5. Combining: After the eggplants have drained, place them in a large bowl. Use a wooden spoon or spatula to mash them gently, achieving a thick paste. Add the marinated onion, then gradually incorporate the mayonnaise, tasting along the way to adjust the flavors.
Serving:
6. Presentation: Transfer the eggplant salad to a platter or serving bowl. You can decorate with halved cherry tomatoes or slices of fresh tomatoes. This detail not only improves the appearance but also adds a pleasant taste contrast.
7. Refrigeration: It is ideal to let the eggplant salad chill in the refrigerator for at least an hour before serving. This allows the flavors to meld and become even more intense.
Practical Tips:
- Choosing eggplants: Opt for fresh eggplants without spots to achieve a creamy texture.

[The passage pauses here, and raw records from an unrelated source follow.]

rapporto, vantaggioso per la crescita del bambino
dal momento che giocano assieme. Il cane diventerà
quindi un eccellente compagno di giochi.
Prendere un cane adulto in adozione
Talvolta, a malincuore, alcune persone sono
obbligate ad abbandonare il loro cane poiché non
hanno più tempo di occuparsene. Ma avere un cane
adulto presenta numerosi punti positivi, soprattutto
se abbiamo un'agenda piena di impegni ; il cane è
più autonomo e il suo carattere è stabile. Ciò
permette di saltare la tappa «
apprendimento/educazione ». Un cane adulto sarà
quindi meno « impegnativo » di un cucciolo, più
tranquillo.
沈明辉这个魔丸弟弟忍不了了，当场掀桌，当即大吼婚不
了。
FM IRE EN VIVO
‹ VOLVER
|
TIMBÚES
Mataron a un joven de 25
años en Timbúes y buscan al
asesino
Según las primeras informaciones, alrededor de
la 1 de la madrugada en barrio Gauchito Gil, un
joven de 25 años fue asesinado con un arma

- Grilled version: If you prefer a stronger flavor, you can grill the eggplants instead of roasting them. This will give them a delicious smoky taste.

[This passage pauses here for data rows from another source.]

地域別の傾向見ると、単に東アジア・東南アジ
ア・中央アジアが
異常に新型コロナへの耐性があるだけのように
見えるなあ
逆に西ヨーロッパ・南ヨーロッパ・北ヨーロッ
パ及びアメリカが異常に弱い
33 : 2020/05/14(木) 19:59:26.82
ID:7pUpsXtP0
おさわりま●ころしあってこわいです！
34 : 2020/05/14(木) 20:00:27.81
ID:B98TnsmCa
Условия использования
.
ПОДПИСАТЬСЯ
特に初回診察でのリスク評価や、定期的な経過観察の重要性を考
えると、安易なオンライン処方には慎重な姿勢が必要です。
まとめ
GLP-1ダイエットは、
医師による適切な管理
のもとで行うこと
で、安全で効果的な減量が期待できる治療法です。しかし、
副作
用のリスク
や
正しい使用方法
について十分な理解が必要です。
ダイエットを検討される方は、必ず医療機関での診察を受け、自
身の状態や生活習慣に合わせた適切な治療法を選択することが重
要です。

- Vegan mayonnaise: You can replace the raw egg with a vegan alternative, such as a lentil egg or plant-based protein.
Frequently Asked Questions:
1. How long can I keep the eggplant salad? The eggplant salad can be stored in the refrigerator for 3-4 days in an airtight container.
2. Can the eggplant salad be frozen? It is not recommended to freeze the eggplant salad, as the texture will deteriorate upon thawing.
3. Can I add other ingredients? Of course! You can experiment with olives, roasted red peppers, or fresh herbs to give it a personal twist.
Calories and Nutritional Benefits:
This eggplant salad is not only delicious but also healthy. Eggplants are rich in antioxidants, vitamins B and K, and the mayonnaise provides a source of healthy fats. A serving has approximately 150-200 calories, depending on the amount of mayonnaise used.
Serving Suggestions:
Eggplant salad is perfect alongside toasted bread or warm pita. It also pairs wonderfully with a chilled white wine or a mint lemonade cocktail for an unforgettable culinary experience.
In conclusion, preparing an eggplant salad is a simple process but requires a bit of patience and attention to detail. Whether you serve it as an appetizer or as a side dish, this delicacy will always bring smiles to the faces of your loved ones. Don't forget to share the recipe with your friends and encourage them to explore their own variations! Enjoy!
Ingredients: 1 kg eggplant, onion, salt, balsamic vinegar. Mayonnaise: 2 boiled eggs, 1 raw egg, 200 ml oil, a few drops of lemon.